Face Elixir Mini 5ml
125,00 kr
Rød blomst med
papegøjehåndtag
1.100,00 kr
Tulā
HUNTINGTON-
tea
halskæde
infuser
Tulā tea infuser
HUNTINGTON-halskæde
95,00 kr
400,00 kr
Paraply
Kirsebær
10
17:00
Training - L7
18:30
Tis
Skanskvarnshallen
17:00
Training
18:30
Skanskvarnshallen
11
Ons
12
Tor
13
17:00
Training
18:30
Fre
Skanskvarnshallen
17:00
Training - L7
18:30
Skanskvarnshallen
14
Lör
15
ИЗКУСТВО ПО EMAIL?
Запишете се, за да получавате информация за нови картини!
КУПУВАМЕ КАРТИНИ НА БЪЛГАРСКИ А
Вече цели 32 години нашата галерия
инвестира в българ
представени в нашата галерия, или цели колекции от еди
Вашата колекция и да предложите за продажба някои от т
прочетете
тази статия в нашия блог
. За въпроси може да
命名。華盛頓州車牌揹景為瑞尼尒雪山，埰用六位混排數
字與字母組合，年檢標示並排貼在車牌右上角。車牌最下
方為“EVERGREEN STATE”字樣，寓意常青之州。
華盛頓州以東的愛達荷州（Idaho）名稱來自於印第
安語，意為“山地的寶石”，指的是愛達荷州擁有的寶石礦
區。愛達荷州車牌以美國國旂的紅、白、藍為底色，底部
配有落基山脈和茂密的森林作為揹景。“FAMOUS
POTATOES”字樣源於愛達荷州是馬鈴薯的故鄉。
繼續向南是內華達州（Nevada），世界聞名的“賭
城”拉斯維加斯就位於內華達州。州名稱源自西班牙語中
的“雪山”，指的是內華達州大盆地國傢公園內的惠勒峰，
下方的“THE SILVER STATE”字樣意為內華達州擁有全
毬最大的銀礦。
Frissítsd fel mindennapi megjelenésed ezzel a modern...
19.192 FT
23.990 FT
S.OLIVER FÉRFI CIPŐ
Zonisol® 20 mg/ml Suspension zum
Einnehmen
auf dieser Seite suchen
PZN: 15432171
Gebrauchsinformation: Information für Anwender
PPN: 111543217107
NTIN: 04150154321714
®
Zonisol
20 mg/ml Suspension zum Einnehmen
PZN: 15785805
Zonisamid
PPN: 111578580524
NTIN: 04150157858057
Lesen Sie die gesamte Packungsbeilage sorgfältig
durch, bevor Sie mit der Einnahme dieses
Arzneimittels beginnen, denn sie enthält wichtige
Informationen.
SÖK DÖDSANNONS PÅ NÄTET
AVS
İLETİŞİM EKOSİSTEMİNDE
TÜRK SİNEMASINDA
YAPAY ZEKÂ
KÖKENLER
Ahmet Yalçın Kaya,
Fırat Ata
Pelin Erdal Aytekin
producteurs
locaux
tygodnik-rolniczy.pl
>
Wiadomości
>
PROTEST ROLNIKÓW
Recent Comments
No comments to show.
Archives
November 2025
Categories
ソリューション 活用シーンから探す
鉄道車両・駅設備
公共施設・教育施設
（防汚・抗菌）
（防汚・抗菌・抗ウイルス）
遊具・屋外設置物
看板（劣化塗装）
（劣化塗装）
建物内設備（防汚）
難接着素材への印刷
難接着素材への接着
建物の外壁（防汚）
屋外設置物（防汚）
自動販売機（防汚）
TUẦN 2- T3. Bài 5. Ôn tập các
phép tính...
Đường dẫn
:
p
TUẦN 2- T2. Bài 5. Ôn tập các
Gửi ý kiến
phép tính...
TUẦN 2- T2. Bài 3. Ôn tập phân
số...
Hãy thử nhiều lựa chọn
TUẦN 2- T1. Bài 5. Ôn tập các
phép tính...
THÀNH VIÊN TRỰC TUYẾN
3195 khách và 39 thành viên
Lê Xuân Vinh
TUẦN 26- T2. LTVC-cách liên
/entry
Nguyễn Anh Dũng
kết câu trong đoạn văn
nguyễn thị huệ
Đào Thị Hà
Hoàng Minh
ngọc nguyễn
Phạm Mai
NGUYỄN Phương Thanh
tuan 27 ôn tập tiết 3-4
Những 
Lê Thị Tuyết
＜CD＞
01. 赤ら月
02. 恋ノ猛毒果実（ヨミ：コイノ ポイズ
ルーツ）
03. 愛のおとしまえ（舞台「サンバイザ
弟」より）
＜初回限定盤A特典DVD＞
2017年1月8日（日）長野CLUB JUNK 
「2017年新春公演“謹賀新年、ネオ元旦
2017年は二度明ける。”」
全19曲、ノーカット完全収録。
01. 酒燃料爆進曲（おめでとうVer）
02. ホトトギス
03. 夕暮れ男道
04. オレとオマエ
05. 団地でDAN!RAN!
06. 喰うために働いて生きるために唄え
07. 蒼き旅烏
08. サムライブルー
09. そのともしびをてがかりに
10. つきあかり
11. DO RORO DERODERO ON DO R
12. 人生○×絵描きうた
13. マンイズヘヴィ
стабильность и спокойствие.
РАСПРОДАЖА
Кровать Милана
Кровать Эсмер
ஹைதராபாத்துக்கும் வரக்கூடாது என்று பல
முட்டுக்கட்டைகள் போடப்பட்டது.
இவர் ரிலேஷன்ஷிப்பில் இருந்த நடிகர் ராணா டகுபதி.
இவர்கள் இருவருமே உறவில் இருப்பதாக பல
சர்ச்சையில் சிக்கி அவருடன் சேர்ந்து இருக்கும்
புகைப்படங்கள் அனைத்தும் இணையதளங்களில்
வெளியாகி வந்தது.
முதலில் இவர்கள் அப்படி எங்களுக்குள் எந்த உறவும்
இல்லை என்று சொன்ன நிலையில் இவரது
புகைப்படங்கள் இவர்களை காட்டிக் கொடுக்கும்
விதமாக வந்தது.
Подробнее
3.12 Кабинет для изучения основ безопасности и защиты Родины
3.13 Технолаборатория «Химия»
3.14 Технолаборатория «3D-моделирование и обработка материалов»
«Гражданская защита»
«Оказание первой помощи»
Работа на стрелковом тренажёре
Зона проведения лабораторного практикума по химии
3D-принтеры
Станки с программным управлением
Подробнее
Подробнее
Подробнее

○ ○ ○ ○

### WORK ITEM:
When the line with "Кровать Эсмер" is reached in the data above, start copying there, and copy each line exactly until the line with "Зона проведения лабораторного" has been copied; copy nothing else.

### RESPONSE:
Кровать Эсмер
ஹைதராபாத்துக்கும் வரக்கூடாது என்று பல
முட்டுக்கட்டைகள் போடப்பட்டது.
இவர் ரிலேஷன்ஷிப்பில் இருந்த நடிகர் ராணா டகுபதி.
இவர்கள் இருவருமே உறவில் இருப்பதாக பல
சர்ச்சையில் சிக்கி அவருடன் சேர்ந்து இருக்கும்
புகைப்படங்கள் அனைத்தும் இணையதளங்களில்
வெளியாகி வந்தது.
முதலில் இவர்கள் அப்படி எங்களுக்குள் எந்த உறவும்
இல்லை என்று சொன்ன நிலையில் இவரது
புகைப்படங்கள் இவர்களை காட்டிக் கொடுக்கும்
விதமாக வந்தது.
Подробнее
3.12 Кабинет для изучения основ безопасности и защиты Родины
3.13 Технолаборатория «Химия»
3.14 Технолаборатория «3D-моделирование и обработка материалов»
«Гражданская защита»
«Оказание первой помощи»
Работа на стрелковом тренажёре
Зона проведения лабораторного практикума по химии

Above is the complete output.